We hope that this list will allow you insight into the legalities and particulars of a divorce case.
Divorce Case Terms
Alimony is a word that describes what one party is required to provide to the other, via financial support. It is frequently used interchangeably with the terms “spousal maintenance” and/or “spousal support”. And these are exactly what it is. To support the ex-spouse financially.
It is a percentage of your income that is to be allotted to your former spouse and will be handed over to him or to her on a regular basis. The terms of alimony will depend per state, and per divorce case.
2. Child Support Arrearage And Defaulting
This has a link to its root word “arrears”, with the latter defined as being behind on payments, whether in part on in whole. In the context of divorce and child support, an “arrearage” implies that a former spouse is late with paying his or her share of the financial arrangement for a child/children.
A default, on the other hand, refers to the obligor himself or herself. If you have not been timely with your child support dues, you shall be tagged as in default of your child support obligations.
An arrearage is an amount that is past due and is what the defaulted obligor needs to settle as soon as possible. Otherwise, the court of law will once again intervene to impose stricter measure to ascertain that this will be avoided altogether.

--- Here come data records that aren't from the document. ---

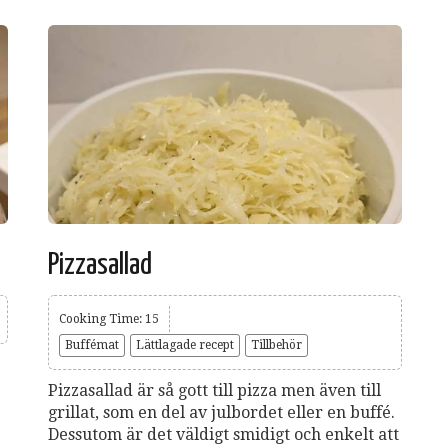
Pizzasallad
Cooking Time: 15
Buffémat
Lättlagade recept
Tillbehör
Pizzasallad är så gott till pizza men även till
grillat, som en del av julbordet eller en buffé.
Dessutom är det väldigt smidigt och enkelt att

Interrogatories are a formal, albeit legal, set of questions that a litigant can present to another. Said questions should have answers verified by the same person who received the document in the first place.
This formal register or report will also be assumed to stand as a certification that all the answers you have provided are complete and truthful, without misleading information and/or statements.
4. Marital Property And Nonmarital Property
Marital property defines property and/or assets that were obtained from the day of marriage (completion and verification of the marriage contract) until the period when one of the parties proactively made a move towards filing for a divorce.
These could be anything from property and/or real estate, businesses and related stocks, money, other assets (i.e. furniture, jewellery, automobile, etc.).
In contrast, non-marital property is one that is obtained by each party prior to the culmination of the marriage (before the date of the marriage contract completion).
These two terms are important to help the courts allocate which assets and/or property are to be divided equitably between you and your spouse, and which ones are to be granted in whole to either one.
5. Prenuptial Agreement
A prenuptial agreement states what each spouse’s roles, responsibilities, and rights are, should the marriage be dissolved whether by natural causes (i.e. death) or by filing for a divorce and/or an annulment.
Often used interchangeably with the term “premarital agreement”, your divorce attorney in houston will aid you in ensuring that the pre-agreed upon asset distribution in the event of a divorce is pursued to the detail.